その日私は出張により遠く離れた地域に滞在していた。とても日帰りできる場所ではないがかと言って高い宿も持て余す感じがしてしまう、と駅前のカプセルホテルに滞在することにした。
カプセルホテルも昔と随分変わったものだ。多様化したアメニティ、テレワーク強化で需要が高まったコワーキングスペース、そして大量の漫画。飲食物にも力を入れているのか、美味しそうな料理の写真もたっぷり飾ってある。そんな中でひときわ目を引いた掲示が受付に置いてあった。
『当館はサウナがおすすめ!
初心者に勧めたいサウナとして好評を頂いております!もちろん上級者にも!』
ベタな決まり文句だが心に来るものがあった。そういえばこのカプセルホテル、かつてネットの掲示板でオススメのサウナを聞いたときに『いい質問です(20)』とばかりに返ってきた答えの中に入っていた。無論遠方であったためそのときは足を運ぶに至らなかったが、偶然とはいえ私はその施設にいる、これは何かの運命なのだろうか、そう思いそのままチェックインを済ませる。
ロッカールームで服を脱ぎ、大浴場に入ってみるとそこは人であふれかえっていた。若者から中年、おじいさんまで。日帰りでの利用もできるとのことだったのでホテルとしてではなく、浴場、ひいてはサウナ単体の人気が伺える。
一通り体を洗い、いざサウナへ。とはいえサウナが3つほど………。一番右のサウナは…うん、やめておこう。出てきた人からもれなく湯気が立っている。真ん中も…出てきた人たちはもれなく顔が赤い。となると………左か。
『ゆるいサウナ』と書かれた左のサウナの扉の脇には『サウナ入門者におすすめ!』と書かれた看板が建てられていた。初心者向けってのはこれのことか、と私は苦手意識を克服する意志を入れ直して扉を開き、中に入る。
たしかに、熱い。
だが『ゆるいサウナ』だけあって耐えられない熱さではない。そう思いながら3段あるうちの一番下に座る。
ゆるいサウナの一番下、本当に初心者向けのところとはいえ1分もすれば少しずつ汗がたれてくる。ただこの汗、悪い気はしない。東京のジメジメした暑さに比べればこんなもの、いくらでも耐えてやる。そんなことを思い、5分は経った。汗はだんだん増えてくる。全身の毛穴という毛穴が覚醒してる気がする。まるで体毛がすべて抜け落ちるかのような、そんな気さえする。…(31)
………10分弱ほど入って流石に限界を感じ私はサウナ室を後にした。ただ本当の勝負はここから。そう、水風呂である。
結果的に食わず嫌いでしかなかったサウナ室そのものとは違い、水風呂の方は直接的に嫌いな感情を持っている。とはいえ私も大人。嫌い、嫌いと言っていてはこの先何もできなくなってしまう。そう腹をくくって水風呂に入る………前に、汗を流す必要がある。これは最低限のマナーである。私は冷たい水の出るシャワーを恐る恐る浴びることにした。
冷たい。はっきり言って好きになれるものではない。だがこの感覚、初めてではない。そう、学校時代のプールのはじめと終わりの冷たいシャワーだ。キンキンに冷えた水を全身に浴びた後、私は足から水風呂に浸かるのであった。
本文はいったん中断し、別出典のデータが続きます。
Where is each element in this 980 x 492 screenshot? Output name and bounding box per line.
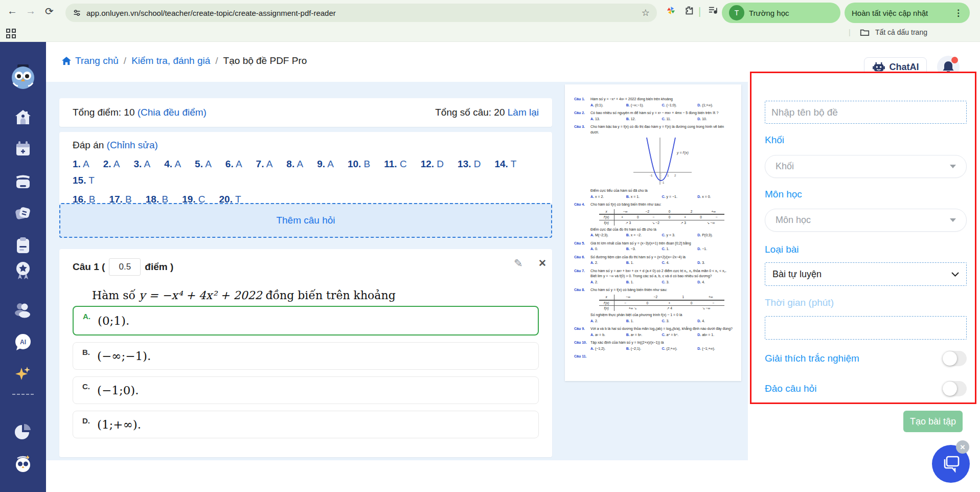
sidebar-item-archive-icon[interactable] [0, 173, 46, 189]
onluyen-owl-logo[interactable] [0, 62, 46, 90]
explain-toggle-row: Giải thích trắc nghiệm [765, 351, 967, 366]
sidebar-item-calendar-icon[interactable] [0, 141, 46, 157]
answer-option[interactable]: B.(−∞;−1). [73, 342, 539, 370]
question-header: Câu 1 ( điểm ) [59, 258, 552, 276]
site-settings-icon[interactable] [73, 9, 81, 17]
pdf-question: Câu 1.Hàm số y = −x⁴ + 4x² + 2022 đồng b… [574, 97, 733, 108]
pdf-question: Câu 3.Cho hàm bậc ba y = f(x) có đồ thị … [574, 124, 733, 199]
home-icon [61, 56, 72, 65]
folder-icon[interactable] [860, 28, 870, 38]
answer-item[interactable]: 13. D [458, 159, 481, 170]
answer-item[interactable]: 11. C [384, 159, 406, 170]
topic-name-input[interactable] [765, 101, 967, 124]
explain-toggle[interactable] [943, 351, 967, 366]
answer-option[interactable]: D.(1;+∞). [73, 411, 539, 438]
back-icon[interactable]: ← [7, 5, 17, 17]
answer-option[interactable]: A.(0;1). [73, 306, 539, 336]
answer-item[interactable]: 6. A [225, 159, 242, 170]
sidebar-item-sparkle-icon[interactable] [0, 365, 46, 383]
redo-link[interactable]: Làm lại [508, 107, 539, 118]
breadcrumb-home-link[interactable]: Trang chủ [61, 55, 119, 66]
pdf-preview-page[interactable]: Câu 1.Hàm số y = −x⁴ + 4x² + 2022 đồng b… [565, 84, 741, 381]
sidebar-item-ai-chat-icon[interactable]: AI [0, 332, 46, 352]
sidebar-item-clipboard-icon[interactable] [0, 237, 46, 254]
chat-bubbles-icon [942, 455, 960, 473]
sidebar-item-flashcards-icon[interactable] [0, 205, 46, 222]
sidebar-item-badge-icon[interactable] [0, 261, 46, 280]
sidebar-item-users-icon[interactable] [0, 302, 46, 319]
answer-key-card: Đáp án (Chỉnh sửa) 1. A2. A3. A4. A5. A6… [59, 132, 552, 214]
answer-item[interactable]: 4. A [164, 159, 181, 170]
answer-item[interactable]: 1. A [73, 159, 89, 170]
answer-item[interactable]: 2. A [103, 159, 120, 170]
sidebar-item-owl-plus-icon[interactable] [0, 454, 46, 474]
answer-option[interactable]: C.(−1;0). [73, 376, 539, 404]
divide-points-link[interactable]: (Chia đều điểm) [138, 107, 207, 118]
answer-item[interactable]: 15. T [73, 175, 95, 186]
profile-chip[interactable]: T Trường học [722, 3, 840, 23]
pdf-question: Câu 4.Cho hàm số f(x) có bảng biến thiên… [574, 202, 733, 238]
pdf-graph: y = f′(x) -11 2-1 [590, 137, 733, 187]
address-bar[interactable]: app.onluyen.vn/school/teacher/create-top… [65, 4, 657, 22]
time-input[interactable] [765, 316, 967, 340]
chevron-down-icon [951, 272, 959, 277]
pdf-question: Câu 10.Tập xác định của hàm số y = ln((2… [574, 340, 733, 351]
summary-card: Tổng điểm: 10 (Chia đều điểm) Tổng số câ… [59, 98, 552, 127]
chat-close-icon[interactable]: ✕ [956, 440, 969, 454]
answer-item[interactable]: 7. A [256, 159, 273, 170]
bookmark-star-icon[interactable]: ☆ [642, 7, 650, 18]
question-points-input[interactable] [109, 258, 141, 276]
edit-question-icon[interactable]: ✎ [514, 257, 523, 270]
browser-toolbar: ← → ⟳ app.onluyen.vn/school/teacher/crea… [0, 0, 980, 26]
bookmarks-bar: | Tất cả dấu trang [0, 26, 980, 42]
delete-question-icon[interactable]: ✕ [538, 257, 546, 269]
sidebar-item-home-icon[interactable] [0, 109, 46, 125]
forward-icon[interactable]: → [26, 5, 36, 17]
answer-item[interactable]: 10. B [348, 159, 370, 170]
svg-text:2: 2 [674, 174, 676, 177]
answer-item[interactable]: 8. A [286, 159, 303, 170]
answer-item[interactable]: 9. A [317, 159, 334, 170]
robot-icon [872, 61, 885, 73]
svg-text:1: 1 [667, 174, 669, 177]
chatai-label: ChatAI [890, 62, 919, 73]
answer-item[interactable]: 12. D [421, 159, 444, 170]
all-bookmarks-label[interactable]: Tất cả dấu trang [875, 28, 927, 36]
reload-icon[interactable]: ⟳ [45, 5, 54, 17]
subject-select[interactable]: Môn học [765, 209, 967, 232]
svg-text:y = f′(x): y = f′(x) [676, 151, 689, 155]
question-card: Câu 1 ( điểm ) ✎ ✕ Hàm số y = −x⁴ + 4x² … [59, 249, 552, 457]
subject-label: Môn học [765, 189, 967, 200]
total-questions: Tổng số câu: 20 Làm lại [435, 107, 539, 118]
breadcrumb-section-link[interactable]: Kiểm tra, đánh giá [131, 55, 210, 66]
update-chip[interactable]: Hoàn tất việc cập nhật ⋮ [845, 3, 970, 23]
answer-item[interactable]: 14. T [494, 159, 516, 170]
kebab-menu-icon[interactable]: ⋮ [954, 8, 963, 18]
notification-dot [951, 57, 958, 63]
avatar: T [729, 5, 744, 20]
caret-down-icon [950, 218, 956, 222]
answer-item[interactable]: 5. A [195, 159, 212, 170]
main-content: Tổng điểm: 10 (Chia đều điểm) Tổng số câ… [46, 82, 748, 460]
grade-select[interactable]: Khối [765, 155, 967, 178]
time-label: Thời gian (phút) [765, 297, 967, 308]
svg-text:AI: AI [20, 339, 26, 346]
breadcrumb-current: Tạo bộ đề PDF Pro [223, 55, 307, 66]
pdf-question: Câu 7.Cho hàm số y = ax³ + bx² + cx + d … [574, 269, 733, 285]
pdf-question: Câu 6.Số đường tiệm cận của đồ thị hàm s… [574, 255, 733, 266]
svg-text:-1: -1 [650, 174, 653, 177]
sidebar-item-reports-icon[interactable] [0, 423, 46, 441]
add-question-button[interactable]: Thêm câu hỏi [59, 203, 552, 238]
edit-answers-link[interactable]: (Chỉnh sửa) [107, 140, 158, 150]
answer-row: 1. A2. A3. A4. A5. A6. A7. A8. A9. A10. … [73, 159, 539, 186]
extensions-puzzle-icon[interactable] [684, 6, 694, 18]
answer-key-title: Đáp án (Chỉnh sửa) [73, 140, 539, 151]
extension-pinwheel-icon[interactable] [666, 6, 676, 18]
reading-list-icon[interactable] [708, 6, 718, 17]
apps-grid-icon[interactable] [6, 29, 16, 39]
answer-item[interactable]: 3. A [134, 159, 151, 170]
shuffle-toggle[interactable] [943, 381, 967, 396]
create-assignment-button[interactable]: Tạo bài tập [903, 411, 963, 432]
sidebar-divider [12, 394, 34, 395]
type-select[interactable]: Bài tự luyện [765, 262, 967, 286]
やっぱり駄目なやつだ、そう悟るのに1秒もかからなかった。全身を冷たいもので包まれる感覚、それがどうも慣れないのだ。結局、大人になっても同じだった。
なのでその時は水風呂にはあまりいなかった気がする。足早に水風呂を去り、外にある椅子に腰掛ける。俗に言う休憩ラウンドだ。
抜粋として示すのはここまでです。